La Via Francigena ‘sosta’ in Toscana, unendo innovazione, sostenibilità e sviluppo resiliente delle piccole e medie imprese. A Firenze, presso la presidenza della giunta regionale, si è tenuto l’incontro inaugurale dedicato all’avvio dei progetti italiani vincitori di Detour, una programmazione triennale sui cammini – che include non solo la Francigena ma anche la via Licia in Turchia, il Sentiero del sultano in Bulgaria e una rete di sentieri montani in Grecia – iniziata a novembre 2024, coordinata dal Comune di Fidenza e finanziata dall’Unione europea con un budget totale di tre milioni di euro.
Tre dei otto progetti collaborativi italiani sulla Francigena presentati oggi, ognuno con contributi fino a 25 mila euro, coinvolgono direttamente il territorio toscano: dal confine con la Liguria a Sarzana e Pietrasanta fino a Siena, Castiglione d’Orcia e Radicofani. Altri progetti si concentrano principalmente su Emilia Romagna e Lazio.

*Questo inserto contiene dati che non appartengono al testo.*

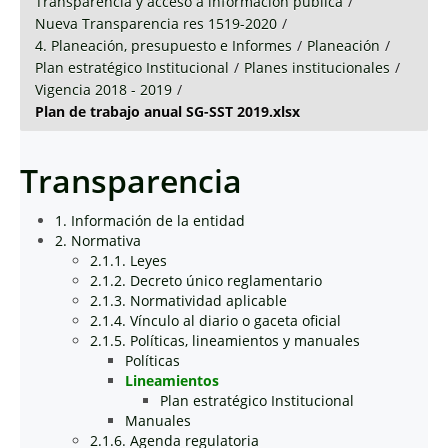
Transparencia y acceso a información pública
/
Nueva Transparencia res 1519-2020
/
4. Planeación, presupuesto e Informes
/
Planeación
/
Plan estratégico Institucional
/
Planes institucionales
/
Vigencia 2018 - 2019
/
Plan de trabajo anual SG-SST 2019.xlsx
Transparencia
1. Información de la entidad
2. Normativa
2.1.1. Leyes
2.1.2. Decreto único reglamentario
2.1.3. Normatividad aplicable
2.1.4. Vínculo al diario o gaceta oficial
2.1.5. Políticas, lineamientos y manuales
Políticas
Lineamientos
Plan estratégico Institucional
Manuales
2.1.6. Agenda regulatoria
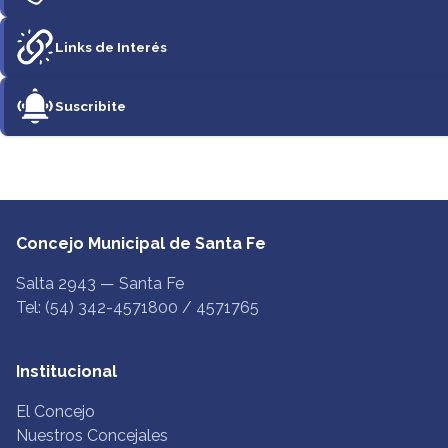
Links de Interés
Suscribite
Concejo Municipal de Santa Fe
Salta 2943 — Santa Fe
Tel: (54) 342-4571800 / 4571765
Institucional
El Concejo
Nuestros Concejales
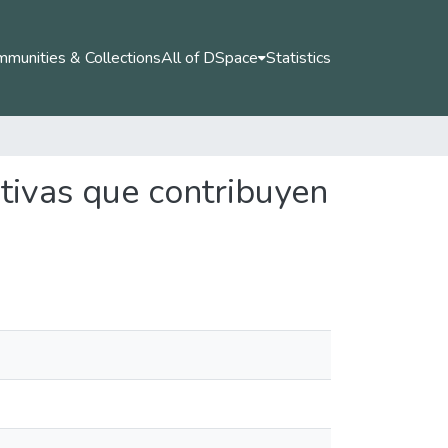
munities & Collections
All of DSpace
Statistics
ativas que contribuyen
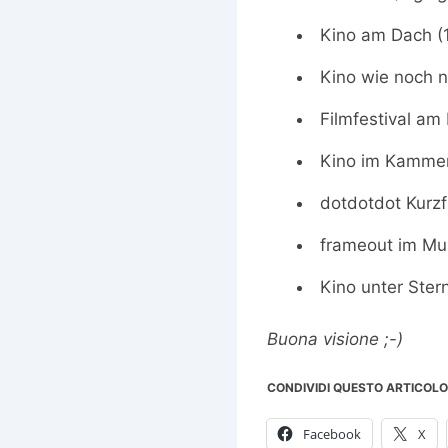
Kino am Dach (
Kino wie noch n
Filmfestival am
Kino im Kammer
dotdotdot Kurzfi
frameout im Mus
Kino unter Ster
Buona visione ;-)
CONDIVIDI QUESTO ARTICOLO
Facebook
X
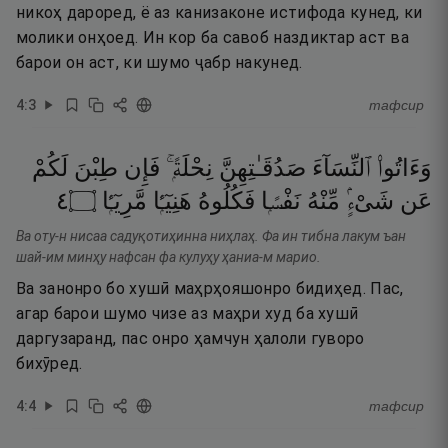
никоҳ дароред, ё аз канизаконе истифода кунед, ки
молики онҳоед. Ин кор ба савоб наздиктар аст ва
барои он аст, ки шумо ҷабр накунед.
4
:
3
тафсир
وَءَاتُوا۟
ٱلنِّسَآءَ
صَدُقَـٰتِهِنَّ
نِحْلَةًۭ ۚ
فَإِن
طِبْنَ
لَكُمْ
٤
۝
مَّرِيٓـًۭٔا
هَنِيٓـًۭٔا
فَكُلُوهُ
نَفْسًۭا
مِّنْهُ
شَىْءٍۢ
عَن
Ва оту-н нисаа садуқотиҳинна ниҳлаҳ. Фа ин тибна лакум ъан
шай-им минҳу нафсан фа кулуҳу ҳаниа-м марио.
Ва занонро бо хушӣ маҳрҳояшонро бидиҳед. Пас,
агар барои шумо чизе аз маҳри худ ба хушӣ
даргузаранд, пас онро ҳамчун ҳалоли гуворо
бихӯред.
4
:
4
тафсир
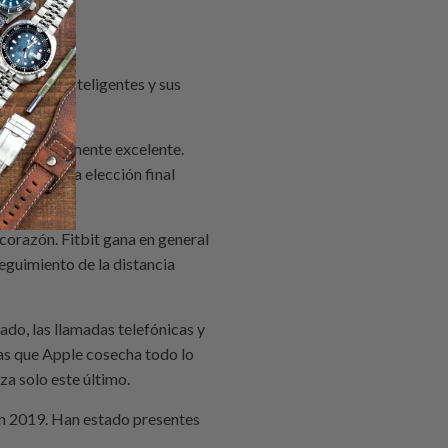
relojes inteligentes y sus
 casi igualmente excelente.
lo tanto, la elección final
 corazón. Fitbit gana en general
eguimiento de la distancia
ado, las llamadas telefónicas y
tras que Apple cosecha todo lo
a solo este último.
n 2019. Han estado presentes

Tutti sono facilmente replicabili in contesti simili: dagli ‘orti a staffetta’ alla creazione di tour locali per rivalutare tratti meno attrattivi, dalle proposte per prolungare la permanenza dei viaggiatori a pacchetti di trasporto bagagli, dall’innovazione digitale e storytelling con podcast alla rigenerazione territoriale, dal termalismo all’accessibilità, fino al coinvolgimento delle comunità locali e alla valorizzazione di ippovie e percorsi ciclabili. In totale, trentatré progetti riceveranno finanziamenti nell’ambito del programma Detour.

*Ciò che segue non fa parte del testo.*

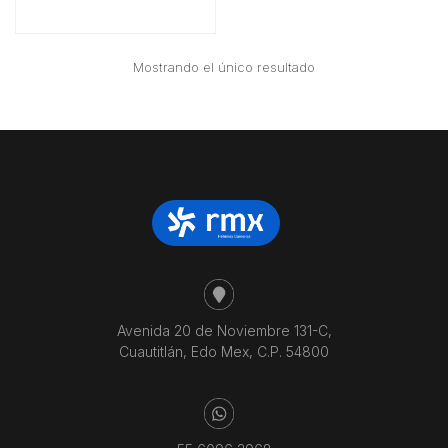
Mostrando el único resultado
Avenida 20 de Noviembre 131-C,
Cuautitlán, Edo Mex, C.P. 54800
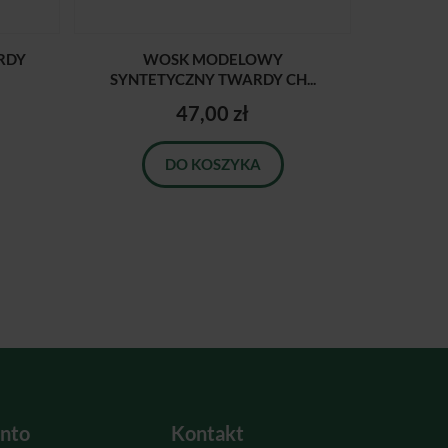
RDY
WOSK MODELOWY
SYNTETYCZNY TWARDY CH...
47,00 zł
DO KOSZYKA
nto
Kontakt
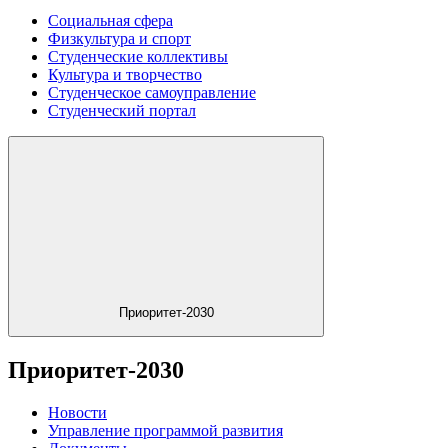
Социальная сфера
Физкультура и спорт
Студенческие коллективы
Культура и творчество
Студенческое самоуправление
Студенческий портал
Приоритет-2030
Приоритет-2030
Новости
Управление программой развития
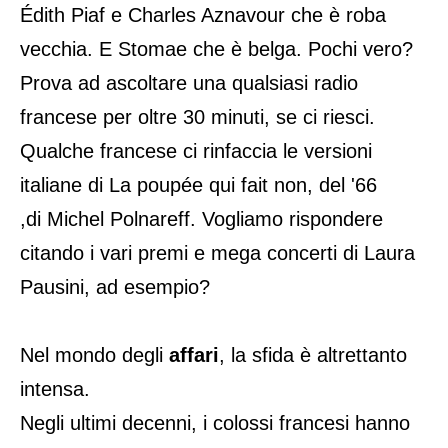
Édith Piaf e Charles Aznavour che è roba
vecchia. E Stomae che è belga. Pochi vero?
Prova ad ascoltare una qualsiasi radio
francese per oltre 30 minuti, se ci riesci.
Qualche francese ci rinfaccia le versioni
italiane di La poupée qui fait non, del '66
,di Michel Polnareff. Vogliamo rispondere
citando i vari premi e mega concerti di Laura
Pausini, ad esempio?
Nel mondo degli
affari
, la sfida è altrettanto
intensa.
Negli ultimi decenni, i colossi francesi hanno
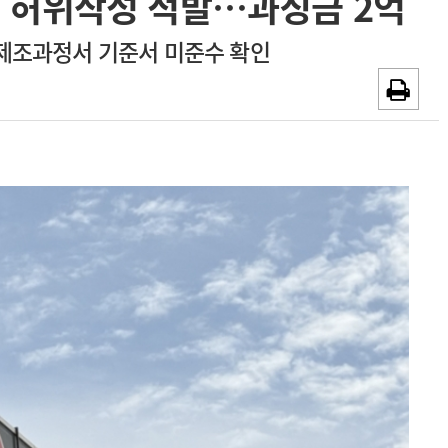
 허위작성 적발…과징금 2억
~2026-08-31
광고안내
제조과정서 기준서 미준수 확인
채용시까지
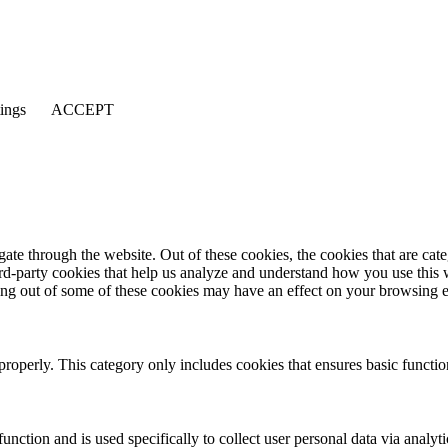
tings
ACCEPT
te through the website. Out of these cookies, the cookies that are cate
hird-party cookies that help us analyze and understand how you use this
ting out of some of these cookies may have an effect on your browsing 
properly. This category only includes cookies that ensures basic functio
function and is used specifically to collect user personal data via anal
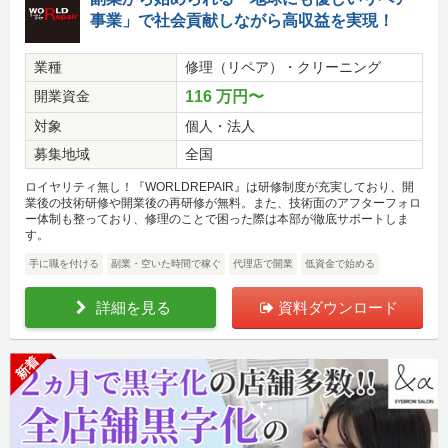
事業」で社会貢献しながら高収益を実現！
業種
修理（リペア）・クリーニング
開業資金
116 万円〜
対象
個人・法人
募集地域
全国
ロイヤリティ無し！『WORLDREPAIR』は研修制度が充実しており、開
業後の技術研修や開業後の再研修が無料。また、技術面のアフターフォロ
ー体制も整っており、修理のことで困った際は本部が徹底サポートしま
す。
手に職を付ける
副業・空いた時間で稼ぐ
代理店で開業
低資金で始める
詳細を見る
資料ダウンロード
新着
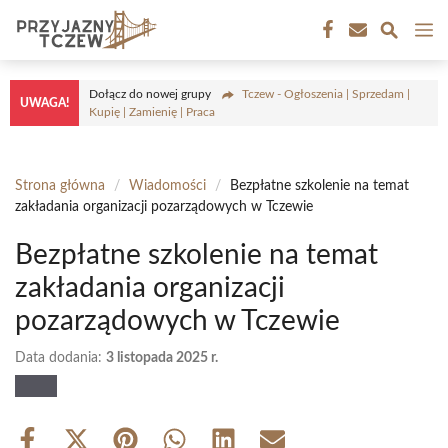
Przejdź
M
do
treści
Dołącz do nowej grupy
Tczew - Ogłoszenia | Sprzedam |
UWAGA!
Kupię | Zamienię | Praca
Strona główna
/
Wiadomości
/
Bezpłatne szkolenie na temat
zakładania organizacji pozarządowych w Tczewie
Bezpłatne szkolenie na temat
zakładania organizacji
pozarządowych w Tczewie
Data dodania:
3 listopada 2025 r.
Share
Share
Share
Share
Share
Share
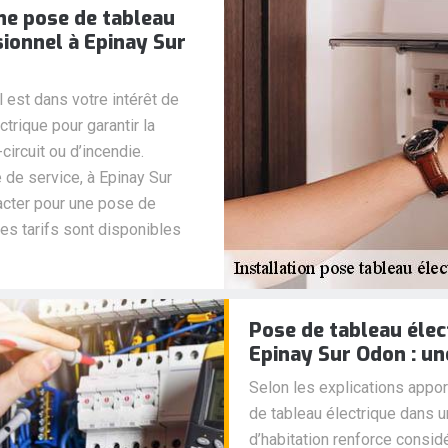
une pose de tableau
sionnel à Epinay Sur
l est dans votre intérêt de
trique pour garantir la
ircuit ou d’incendie.
é de service, à Epinay Sur
tacter pour une pose de
Ses tarifs sont disponibles
Pose de tableau éle
Epinay Sur Odon : un
Selon les explications apport
de tableau électrique dans 
d’habitation renforce consi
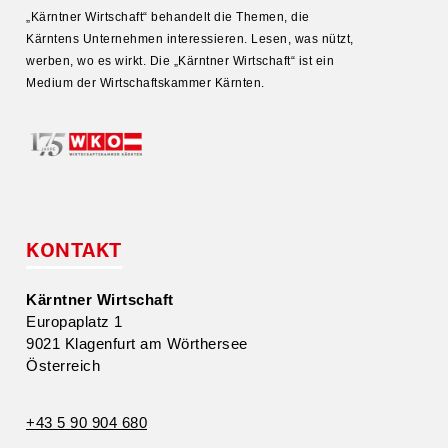
„Kärntner Wirtschaft“ behandelt die Themen, die
Kärntens Unter­nehmen inter­es­sieren. Lesen, was nützt,
werben, wo es wirkt. Die „Kärntner Wirtschaft“ ist ein
Medium der Wirtschafts­kammer Kärnten.
KONTAKT
Kärntner Wirtschaft
Europa­platz 1
9021 Klagenfurt am Wörthersee
Öster­reich
+43 5 90 904 680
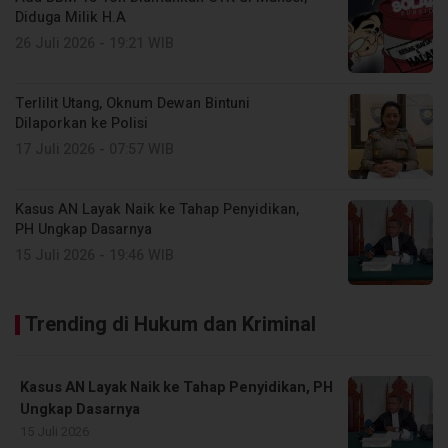
Diduga Milik H.A
26 Juli 2026 - 19:21 WIB
Terlilit Utang, Oknum Dewan Bintuni
Dilaporkan ke Polisi
17 Juli 2026 - 07:57 WIB
Kasus AN Layak Naik ke Tahap Penyidikan,
PH Ungkap Dasarnya
15 Juli 2026 - 19:46 WIB
Trending di Hukum dan Kriminal
Kasus AN Layak Naik ke Tahap Penyidikan, PH
Ungkap Dasarnya
15 Juli 2026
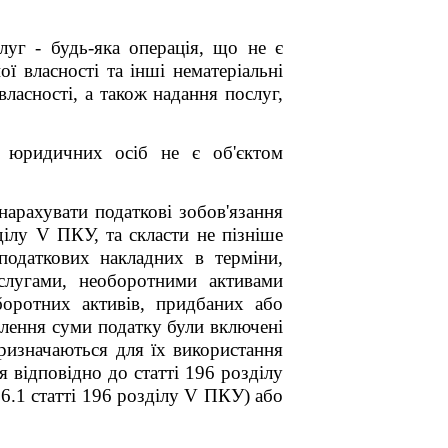
луг - будь-яка операція, що не є
ої власності та інші нематеріальні
ласності, а також надання послуг,
я) юридичних осіб не є об'єктом
арахувати податкові зобов'язання
зділу
V
ПКУ, та скласти не пізніше
податкових накладних в терміни,
ослугами, необоротними активами
боротних активів, придбаних або
влення суми податку були включені
призначаються для їх використання
 відповідно до статті 196 розділу
6.1 статті 196 розділу
V
ПКУ) або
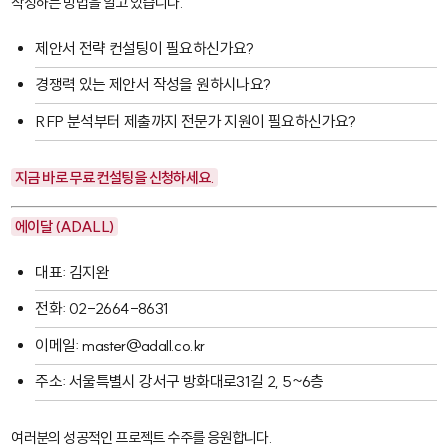
작성하는 방법을 알고 있습니다.
제안서 전략 컨설팅이 필요하신가요?
경쟁력 있는 제안서 작성을 원하시나요?
RFP 분석부터 제출까지 전문가 지원이 필요하신가요?
지금 바로 무료 컨설팅을 신청하세요.
에이달 (ADALL)
대표: 김지완
전화: 02-2664-8631
이메일: master@adall.co.kr
주소: 서울특별시 강서구 방화대로31길 2, 5~6층
여러분의 성공적인 프로젝트 수주를 응원합니다.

“La promozione della Toscana diffusa passa anche attraverso la Via Francigena e progetti come questi dedicati alle piccole e medie imprese. Sono strumenti fondamentali” afferma Eugenio Giani, presidente della Toscana.
“Questi progetti e l’iniziativa di oggi raccontano una storia positiva” commenta Alessio Spinelli, consigliere politico del presidente Giani, in corsa per diventare vice presidente vicario dell’Associazione Europea Vie Francigene, carica che sarà ufficializzata durante l’assemblea generale del 2026, in programma dal 22 al 24 ottobre ad Avigliana, nel torinese. “Questo bando – prosegue – è progettato per supportare le piccole e medie imprese, chi si occupa del noleggio di biciclette, dell’ospitalità e del settore enogastronomico. Il turismo lento merita certamente la stessa attenzione del turismo veloce”.
La Via Francigena è uno degli itinerari più antichi d’Europa, documentato nel 990 d.C. dall’arcivescovo Sigeric, che da Canterbury in Inghilterra fino a Roma si estende per circa tremiladuecento chilometri, attraversando cinque nazioni, sedici regioni e oltre seicento comuni, a cui si aggiunge il suo moderno prolungamento fino a Santa Maria di Leuca in Puglia, dove i pellegrini si imbarcavano un tempo per la Terra Santa. Un cammino emblematico dell’Europa, certificato nel 1994 come itinerario culturale dal Consiglio d’Europa, rappresenta un impulso di sviluppo sostenibile per le aree rurali.